Quote by gvjt
I understand how to calculate the capacitance of an isolated conductor, say a sphere, and I know that the associated formula involves the surface area of the conductor. Does all of this make the assumption that the surface in question is convex, or at least "nonconcave"?

Nope  you can make a capacitor out of any shaped materials  consider two biconcave lenses facing each other.
More specifically, what if the surface is extremely complex, like a fractal where the surface area might be extremely large,...

etc.
It will depend on the details of how the surface is arranged. You'll have to do the math.
Most complicated surfaces can be understood in terms of a network of regular capacitors.
Put another way, if I was to fashion an extremely convoluted surface, could I wind up with an extremely high capacitance for the volume the object is occupying?

Yes you can.
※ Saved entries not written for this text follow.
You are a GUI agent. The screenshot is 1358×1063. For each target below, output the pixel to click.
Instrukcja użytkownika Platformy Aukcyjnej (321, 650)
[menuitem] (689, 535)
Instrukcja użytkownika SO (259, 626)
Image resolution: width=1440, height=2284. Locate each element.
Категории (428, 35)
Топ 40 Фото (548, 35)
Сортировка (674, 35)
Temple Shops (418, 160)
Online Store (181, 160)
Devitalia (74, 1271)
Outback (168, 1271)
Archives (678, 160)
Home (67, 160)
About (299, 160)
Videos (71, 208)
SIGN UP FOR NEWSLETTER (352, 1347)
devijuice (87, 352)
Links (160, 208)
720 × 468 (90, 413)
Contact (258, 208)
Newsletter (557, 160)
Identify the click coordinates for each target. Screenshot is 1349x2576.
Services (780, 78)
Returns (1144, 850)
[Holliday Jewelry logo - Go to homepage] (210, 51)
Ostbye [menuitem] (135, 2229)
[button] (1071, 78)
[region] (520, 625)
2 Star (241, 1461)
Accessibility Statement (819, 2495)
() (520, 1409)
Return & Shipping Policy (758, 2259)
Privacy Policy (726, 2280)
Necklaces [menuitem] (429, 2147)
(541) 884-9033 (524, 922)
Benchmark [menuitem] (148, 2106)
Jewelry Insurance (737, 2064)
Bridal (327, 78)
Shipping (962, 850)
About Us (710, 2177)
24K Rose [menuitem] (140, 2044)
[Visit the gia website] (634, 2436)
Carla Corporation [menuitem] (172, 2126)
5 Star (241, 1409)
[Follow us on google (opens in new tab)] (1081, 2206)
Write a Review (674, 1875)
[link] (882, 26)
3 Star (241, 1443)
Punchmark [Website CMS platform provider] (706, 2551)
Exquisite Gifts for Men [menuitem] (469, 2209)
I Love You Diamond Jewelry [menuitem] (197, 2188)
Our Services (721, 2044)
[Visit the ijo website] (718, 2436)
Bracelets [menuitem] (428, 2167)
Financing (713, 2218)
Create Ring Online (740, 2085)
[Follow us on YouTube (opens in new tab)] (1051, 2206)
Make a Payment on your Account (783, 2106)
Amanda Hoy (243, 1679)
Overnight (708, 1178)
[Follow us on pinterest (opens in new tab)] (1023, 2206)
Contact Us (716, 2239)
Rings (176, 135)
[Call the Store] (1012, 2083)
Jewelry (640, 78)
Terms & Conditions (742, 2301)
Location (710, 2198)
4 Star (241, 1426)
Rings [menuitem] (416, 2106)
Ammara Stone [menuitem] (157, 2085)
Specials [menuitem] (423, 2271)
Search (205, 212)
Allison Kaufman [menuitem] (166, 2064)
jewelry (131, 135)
The simplest example, I think, would be wrapping a regular parallel plate cap into a spiral.
Or perhaps here's a more concrete example: What if I fashioned an object consisting of hundreds of thin metal plates all connected electrically at their centers by a rod, but with an air gap between each.

A network of capacitors, in other words.
How do you have to join two capacitors together to increase the overall capacitance?
But I think you should be using, as your basic model of a capacitor, something involving
paired conductors ... one providing charge and the other receiving it. The concept of capacitance does not really make sense if there is only one conductor.